To maintain authenticity the individuals taking part weren't told what the test was for. They were then shown 252 images consisting of five different textures: wood, paper, plastic, steel and stone. They were then exposed to eight shapes: round, organic, square and rectangular, presented open or closed. There were ten colours and four different types of paintings depicting ether violent or erotic images, or scenes of social activities or food.

"Different parts of the brain react to different emotions," Bekking said. "If you show a violent painting, such as Goya or Caravaggio, it will stimulate a different part of the brain than if you would show a erotic scene."

Dr Scholte was then able to compare the results of each stimulus and create a scientific formula for what people prefer to look at.

Brain Manufacturing by Merel Bekking
Brain manufacturing infographic

Bekking added that the results were surprising because they contradicted what individuals thought they liked. "It shows that design is subject to context and that people think they like something, but maybe they prefer to give socially desirable answers," she explained. "If you ask people what they like, as a group they like blue, wood and round, open shapes. But if you do research with an MRI scanner they show that they like red, plastic and organic, closed shapes."

Bekking is now using the results to create a series of "perfect everyday objects" and will reveal the collection in Milan in April.

  • Matt

    This is astoundingly shallow.

    It completely misses the gestalt aspect of apprehension and appreciation – that people interpret objects as a whole, not an assembly of parts – not to mention context (red has a different cultural meaning for Chinese people than, say, Jewish) and subjectivity (who doesn’t find Caravaggio’s work erotic!).

    And where is the control. If someone responds well to an ‘image’ that happens to feature red it need not mean they’re responding to it’s chromatic quality, or certainly not solely.

    Based on this ‘logic’ Apple products would totally bomb, and straight men would find blow-up dolls, especially red ones, aesthetically preferable to real women.

  • Romain_M

    Don’t let the marketing analysts see this.

  • Greg

    Red, plastic, organic, closed shapes: That basically describes various fruits. Something our monkey brain is very attracted to, because it meant food and thus survival.
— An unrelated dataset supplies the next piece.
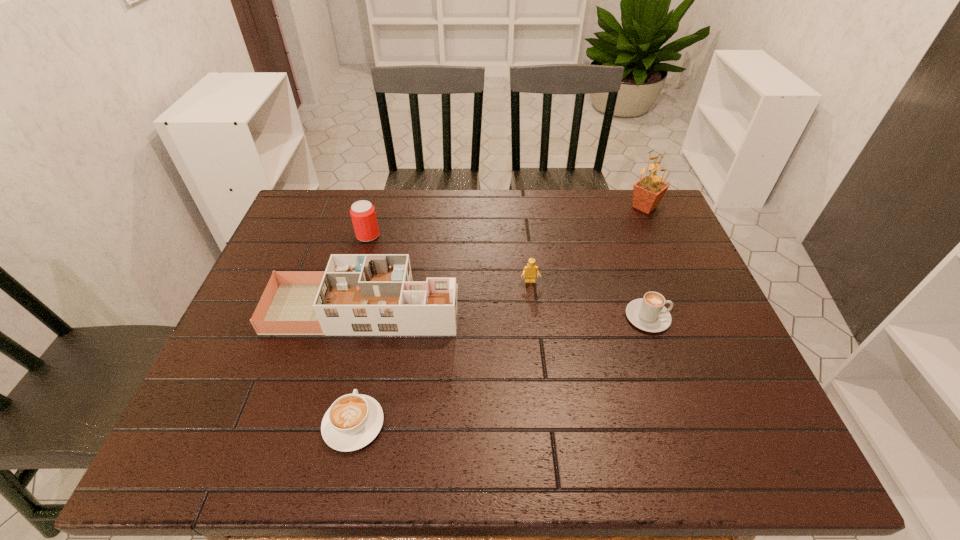 What are the coordinates of `object that ranks as the third closest to the sunflower` in the screenshot? It's located at (358, 294).

Where is `object that stands as the closest to the shortest object`? This screenshot has height=540, width=960. object that stands as the closest to the shortest object is located at coordinates (358, 294).

This screenshot has height=540, width=960. I want to click on vacant space that satisfies the following two spatial constraints: 1. at the front of the farthest object with flowers visible; 2. on the face of the fourth object from left to right, so click(678, 282).

Locate an element on the screen. This screenshot has width=960, height=540. vacant region that satisfies the following two spatial constraints: 1. at the front of the tallest object with flowers visible; 2. on the face of the fourth tallest object is located at coordinates (678, 282).

This screenshot has height=540, width=960. Identify the location of vacant region that satisfies the following two spatial constraints: 1. on the side of the shortest object with the handle; 2. at the entrance of the dollhouse. (378, 308).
Interesting idea from a designers point of view but nothing special for neuroscientists, I guess.

  • Interesting. Thanks for the info.

  • llih

    This project is a cry for attention.

  • Paolo

    Perfection as a goal is nothing but misery. This is bulls***.

  • Antonio

    Haha! Maybe they should try the same experiment this time with fruits! A banana, a strawberry and an orange. I guess according to the results scientists should create a genetically spliced red organic banana, which would totally suit our “monkey” side.

  • Dr A.

    Woo, more neuromania. Haven’t we noticed this fad already? (See Tallis).

    This “experiment” shows how people react to images. That’s all. You couldn’t even put all the positive ones in a collage and be confident of a positive reaction to the gestalt.

  • Essentially, the brain is attracted to red meat, fruit, lips and genitalia. These are necessary for human survival. Nothing too revealing there.

  • The company of Eric

    And the first thing good designers learn is you can’t please everyone, though this often takes many designers years to realise.

    Looking forward to many baboon butt looking objects in the future.

  • Andrina Peric

    Their results showed that our brains respond most positively to objects that are red, plastic and formed in closed organic shapes:
    1. how our brain responds positively or negatively? I guess it responds, or, the response is the strongest to some stimuli, but how to determine if it’s positive or negative?
    2. N=20 is extremely small. Participants’ background, education?

  • john4life

    Good for you young lady. Now do as some of these comments say; test this idea culturally in China, South America and others. Then test it using fruits and vegetables vs. man-made objects. Do all this and narrow your results in order to substantiate them. I think Matt, Greg and the others all have good points and could have been more respectful in their delivery, but that doesn’t mean you are not on the right track. Just do more research then correlate your findings.